HyperAI

Blood Routine Tests, Urine Tests and Other Indicators Can Identify Ovarian Cancer! Liu Jihong's Team From Sun Yat-sen University Led the Team, and Four Major Medical Schools Jointly Built an AI Fusion Model

特色图像

According to the "Guidelines for the Diagnosis and Treatment of Ovarian Cancer (2022 Edition)" issued by the National Health Commission, the annual incidence of ovarian cancer in my country ranks third among female reproductive system tumors, second only to cervical cancer and uterine body malignant tumors, and the mortality rate ranks first among female reproductive tract malignant tumors. Its 5-year survival rate is closely related to the stage of the disease at the time of diagnosis.
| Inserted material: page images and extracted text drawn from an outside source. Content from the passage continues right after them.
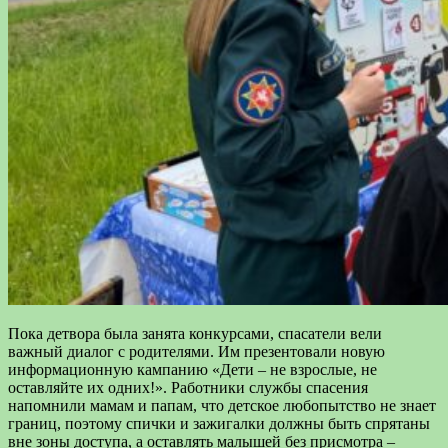
Пока детвора была занята конкурсами, спасатели вели
важный диалог с родителями. Им презентовали новую
информационную кампанию «Дети – не взрослые, не
оставляйте их одних!». Работники службы спасения
напомнили мамам и папам, что детское любопытство не знает
границ, поэтому спички и зажигалки должны быть спрятаны
вне зоны доступа, а оставлять малышей без присмотра –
According to data released by the National Cancer Institute of the United States, in the early local infection stage, the 5-year survival rate of ovarian cancer is 92.4%, while the 5-year survival rate in the metastatic stage drops to 31.5%.

The ovaries are deep in the pelvic cavity, and ovarian lesions are often asymptomatic in the early stages. When symptoms appear, patients with 70% are already in the late stages. Therefore, early diagnosis of ovarian cancer is of great significance.

5-year survival rates of ovarian cancer at different stages

Recently, Professor Liu Jihong's team from the Department of Gynecology at the Cancer Prevention and Treatment Center of Sun Yat-sen University, in collaboration with Southern Medical University, Tongji Hospital affiliated to Tongji Medical College of Huazhong University of Science and Technology, and Obstetrics and Gynecology Hospital affiliated to Zhejiang University School of Medicine, has conducted a study to address the current difficulties in early diagnosis of ovarian cancer and the lack of effective tumor markers.An artificial intelligence fusion model MCF for ovarian cancer diagnosis was constructed, and the risk of ovarian cancer can be calculated by inputting routine laboratory test data and age.The relevant results have been published in The Lancet Digital Health.

Paper address:
https://doi.org/10.1016/S2589-7500(23)00245-500245-5/fulltext#%20)
Follow the official account and reply "ovarian cancer" to get the full paper

Research highlights:

* The study collected data from three hospitals in my country and used a multi-criteria decision-making classification fusion (MCF) framework to develop the model

* The model is more accurate in identifying ovarian cancer than traditional biomarkers such as CA125 and HE4

* Study demonstrates the potential of a low-cost, easily available, routine laboratory test to be an effective diagnostic tool for ovarian cancer

Bringing together 3 hospitals, 10,000 patients, 98 related examinations and data

The researchers collected data from the Cancer Center of Sun Yat-sen University, Tongji Hospital affiliated to Tongji Medical College of Huazhong University of Science and Technology, and the Obstetrics and Gynecology Hospital affiliated to Zhejiang University School of Medicine between January 1, 2012 and April 4, 2021.Data on 98 laboratory tests and clinical characteristics of more than 10,000 patients (women with ovarian cancer and benign uterine adnexal lesions/normal physical examination).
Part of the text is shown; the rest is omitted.